After the water warms, always take along a supply of leeches with you. I'd rate the leech one of the best, if not the best, bait for walleye that you can use here in Utah, since you can't use live minnows.

Regular jig heads from 1/8 to 5/8 ounce sizes, painted or unpainted, are fine, depending on where you are fishing. I like them painted in bright colors for Utah Lake. Buy rubber grubs or worms in three-inch lengths. (Take some longer ones if bass are in the area, like at Lake Powell.) Bring an assortment of colors such as black, purple, chartreuse, white, yellow and yellow/green. Also bring along a good supply of marabou jigs with soft rubber bodies in assorted colors.

Minnows are also very effective bait for walleye. Minnows and crawlers are even more effective when fished with a stinger. A stinger is a small treble hook tied by short stiff line (15-pound test) to a jig hook. Hook a minnow or worm to the jig hook, and then stick the stinger into the rear end of the bait. Short striking fish will hit the stinger and be hooked.

Here in Utah you have to use frozen minnows because live minnows are illegal. I keep stressing this live bait law because its darn hard to break old habits if you've moved here from a state where its perfectly okay and you have done it all your life.

Light leader is a must in 4, 6 and 8 pound test for these finicky fish.

No matter how you are fishing, either from a boat or float tube, you will need a little marker buoy. You can buy them for $3.69 at your local tackle store. Once you locate that school of fish you don't want to lose it. Throw out a buoy and stay in that area until you aren't getting any more hits.

Other items that you may want to have include egg sinkers, bait walkers, split shot and an assortment of swivels. Remember, when fishing with weights, you will need 1/8 ounce of weight for every 10 feet you want to get down. So at 30 feet you would need 3/8 of an ounce — and a little more on windy days.

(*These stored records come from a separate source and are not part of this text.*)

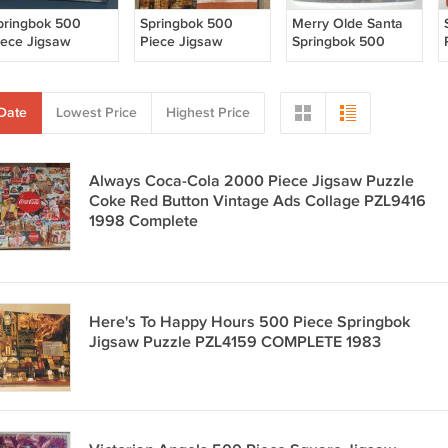
pringbok 500
Springbok 500
Merry Olde Santa
iece Jigsaw
Piece Jigsaw
Springbok 500
uzzle Merry Olde
Puzzle - Spirit of
Piece Jigsaw
anta 3D
New York - Statue
Puzzle 3D
ensations
Liberty - SEALED
Sensations
Date
Lowest Price
Highest Price
ZL4506
PZL4506
OMPLETE
COMPLETE
Christmas
Always Coca-Cola 2000 Piece Jigsaw Puzzle
Coke Red Button Vintage Ads Collage PZL9416
1998 Complete
Here's To Happy Hours 500 Piece Springbok
Jigsaw Puzzle PZL4159 COMPLETE 1983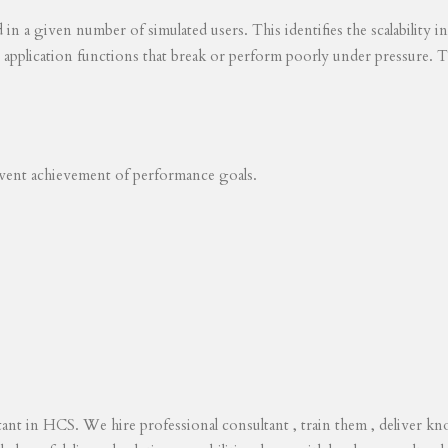
ed in a given number of simulated users. This identifies the scalability
s application functions that break or perform poorly under pressure. T
revent achievement of performance goals.
tant in HCS. We hire professional consultant , train them , deliver 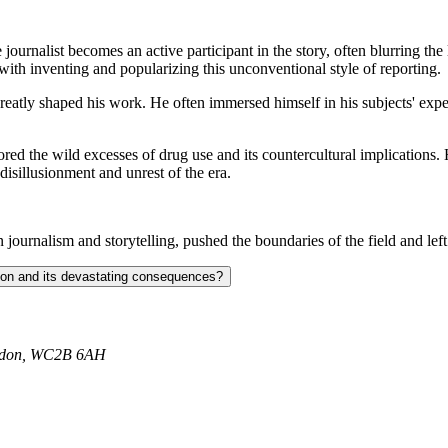
journalist becomes an active participant in the story, often blurring the
ith inventing and popularizing this unconventional style of reporting.
atly shaped his work. He often immersed himself in his subjects' experi
ed the wild excesses of drug use and its countercultural implications.
disillusionment and unrest of the era.
 journalism and storytelling, pushed the boundaries of the field and left
ction and its devastating consequences?
ondon, WC2B 6AH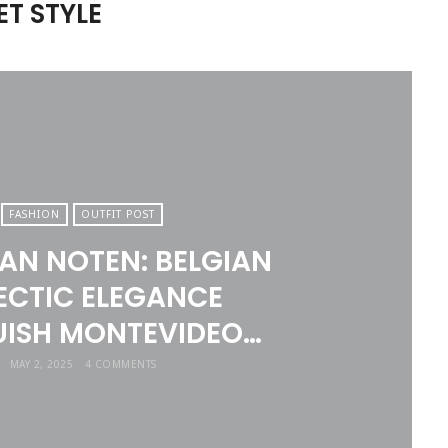
T STYLE
FASHION
OUTFIT POST
VAN NOTEN: BELGIAN
ECTIC ELEGANCE
ISH MONTEVIDEO…
MAY 2, 2025
4 COMMENTS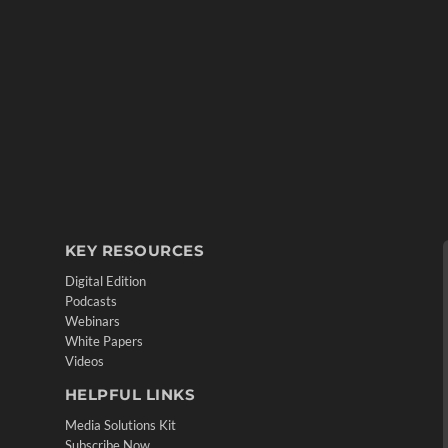
KEY RESOURCES
Digital Edition
Podcasts
Webinars
White Papers
Videos
HELPFUL LINKS
Media Solutions Kit
Subscribe Now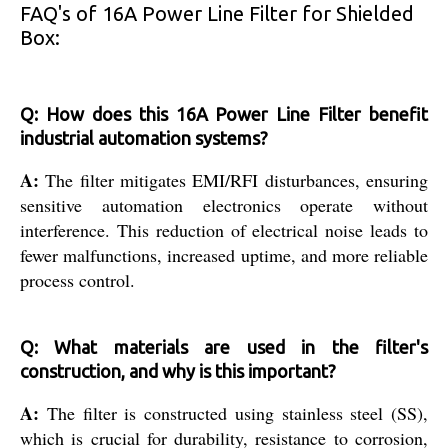
FAQ's of 16A Power Line Filter for Shielded
Box:
Q: How does this 16A Power Line Filter benefit
industrial automation systems?
A:
The filter mitigates EMI/RFI disturbances, ensuring
sensitive automation electronics operate without
interference. This reduction of electrical noise leads to
fewer malfunctions, increased uptime, and more reliable
process control.
Q: What materials are used in the filter's
construction, and why is this important?
A:
The filter is constructed using stainless steel (SS),
which is crucial for durability, resistance to corrosion,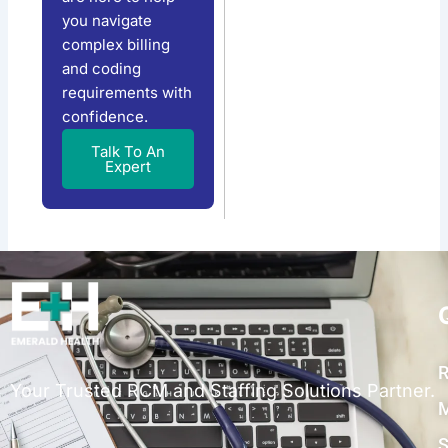
you navigate
complex billing
and coding
requirements with
confidence.
Talk To An
Expert
R
Your Trusted RCM and Staffing Solutions Partner.
M
S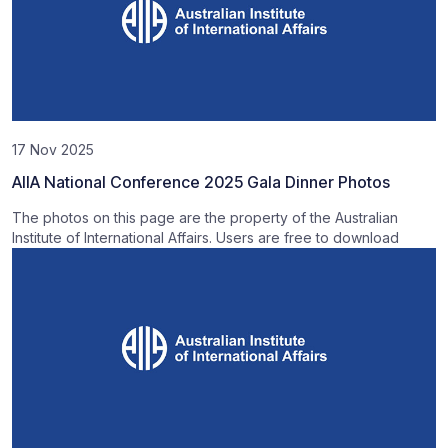
17 Nov 2025
AIIA National Conference 2025 Gala Dinner Photos
The photos on this page are the property of the Australian
Institute of International Affairs. Users are free to download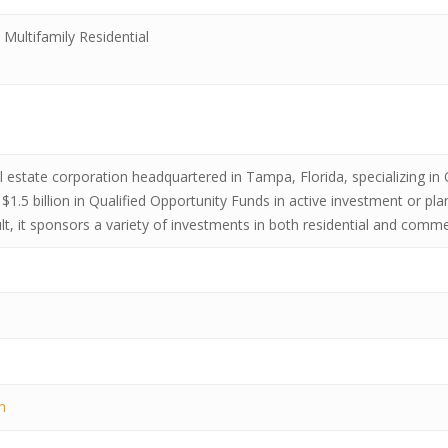
Multifamily Residential
 real estate corporation headquartered in Tampa, Florida, specializing 
$1.5 billion in Qualified Opportunity Funds in active investment or pl
ult, it sponsors a variety of investments in both residential and comme
m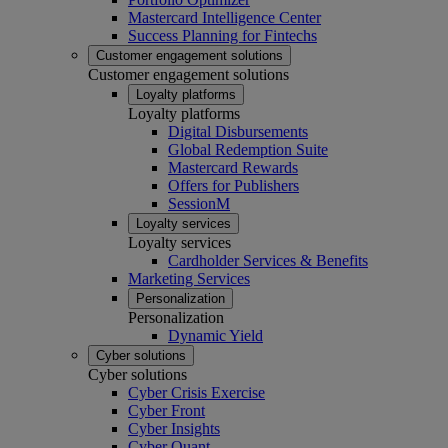
Mastercard Intelligence Center
Success Planning for Fintechs
Customer engagement solutions
Customer engagement solutions
Loyalty platforms
Loyalty platforms
Digital Disbursements
Global Redemption Suite
Mastercard Rewards
Offers for Publishers
SessionM
Loyalty services
Loyalty services
Cardholder Services & Benefits
Marketing Services
Personalization
Personalization
Dynamic Yield
Cyber solutions
Cyber solutions
Cyber Crisis Exercise
Cyber Front
Cyber Insights
Cyber Quant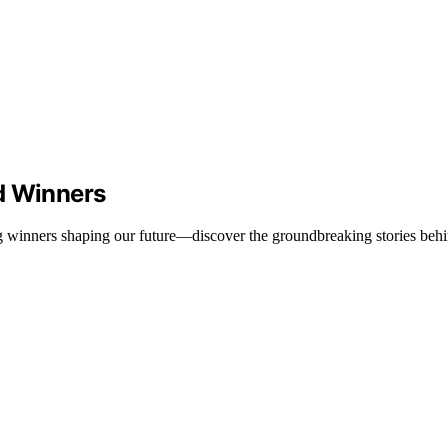
d Winners
g winners shaping our future—discover the groundbreaking stories behi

If you are float tubing you will want to have a small anchor. My personal choice is a four pound, plastic coated type. The plastic isn't as abrasive as lead on the side of the float tube when not in use. With a couple of snaps attached to your anchor line you can hook it to the Nan rings already on your float tube. Works great and you can store the extra line in one of your storage compartments.

If you want to save some money then melt your lead and make your own anchor, and paint or dip it in liquid plastic that you can buy at your local hardware store.

I have given you a lot of tackle to take along, especially if you are fishing from a float tube. If you are, just take along the minimum. If you run out of something you can always go back to your car and get it — although that is a pain, especially if you are catching fish. One thing to consider is that you can buy a float tube a lot cheaper than you can buy a boat. And, surprisingly enough, you can cover a lot of territory in one. If you can't afford a boat, a tube is a great alternative, and you don't have to pay for a boat license either.

Whether you are fishing from a tube or a boat, a good fish finder will really help.